- Allensworth hosting SpaceX livestream of launch event for Blue Ghost Mission 1 Lunar Landing
- Born: 1993 (age 32–33)
- Education: University of Texas at Austin (BS)
- Occupations: Business executive; Engineer;
- Organization: Vice President of Spacecraft at Firefly Aerospace
- Awards: Time 100 Next 2025

= Ray Allensworth =

American spacecraft business executive and engineer

Ray Allensworth is an American business executive and engineer who has served as the Vice President of Spacecraft at Firefly Aerospace since 2026. She previously served as the company's Spacecraft Program Director, where she worked on Blue Ghost Mission 1 in 2025. This mission was the first time a private company successfully landed a spacecraft on the moon. She was selected as a Time 100 Next that same year.

==Biography==

Allensworth earned her bachelor's degree from the University of Texas at Austin, where she studied civil engineering. She then went on to work at Northrop Grumman and Raytheon.

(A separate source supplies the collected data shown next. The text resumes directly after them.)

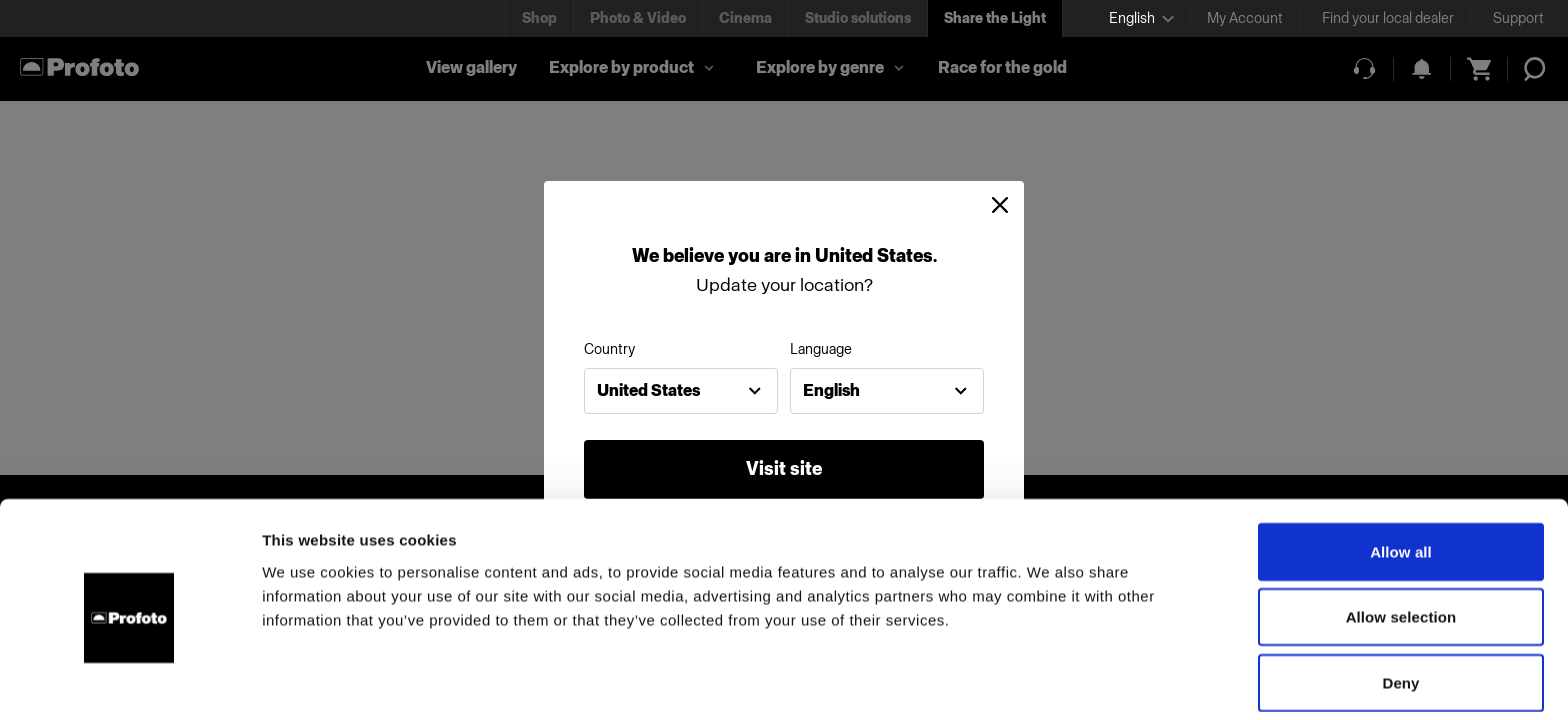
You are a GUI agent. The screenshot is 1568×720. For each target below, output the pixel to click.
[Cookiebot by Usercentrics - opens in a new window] (129, 681)
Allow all (1401, 473)
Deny (1400, 604)
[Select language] (1141, 18)
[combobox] (681, 391)
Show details (1049, 680)
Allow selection (1401, 539)
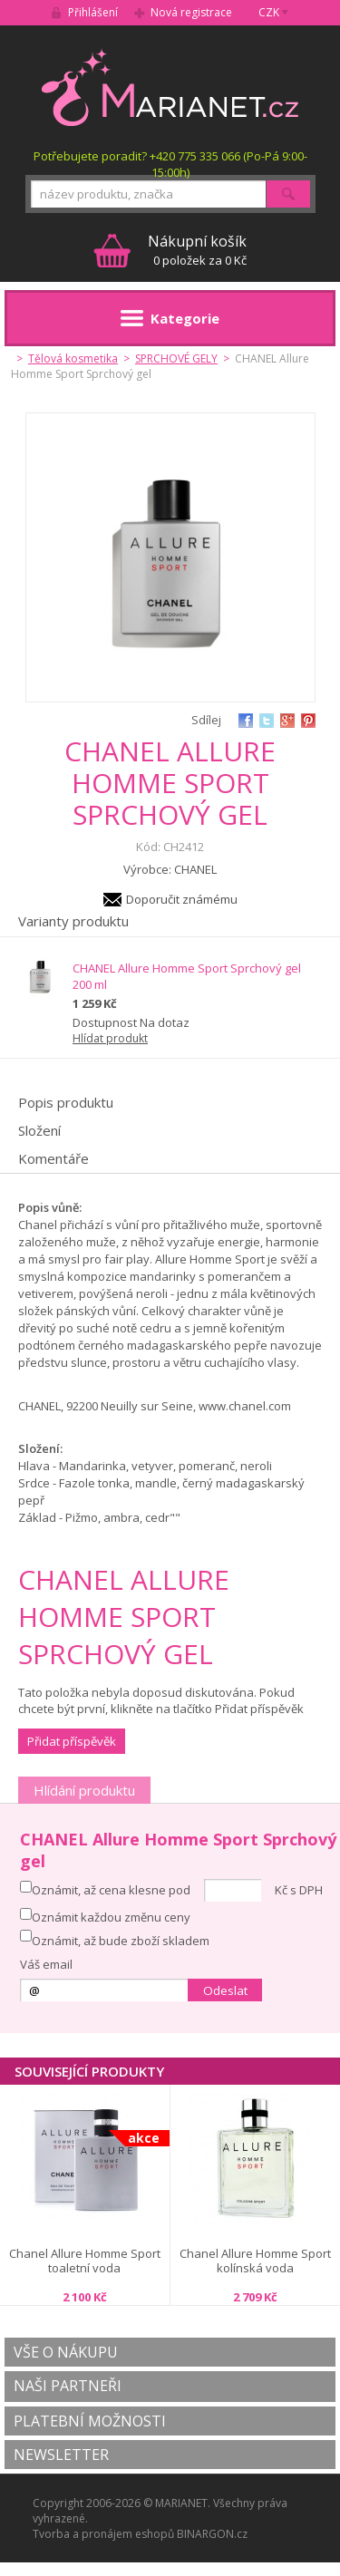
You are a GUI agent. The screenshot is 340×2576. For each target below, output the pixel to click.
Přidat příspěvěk (71, 1741)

She moved back to Texas and took a job as a deputy program manager at Firefly Aerospace, working on the project that was then called 19D but since became known as Blue Ghost Mission 1, a mission focused on gathering lunar data. She later became program manager for that same mission, before becoming Spacecraft Program Director for Firefly Aerospace by 2025.

As Spacecraft Program Director, her focus was still on Mission 1. The mission made history on March 2, 2025, when Blue Ghost Mission 1 became the first private spacecraft to successfully land on the moon. As Spacecraft Program Manager, she also became one of the media contacts. Since then, she focused on Blue Ghost Mission 2. Her stated goal is to shorten the time between launches until they reach a roughly annual cycle.

She was made one of the Time 100 Next in 2025: her profile was written by Jeffrey Kluger. She was also named one of the Via Satellite Rising Stars that same year.

On May 6, 2026, she was promoted to the role of Vice President of Aerospace.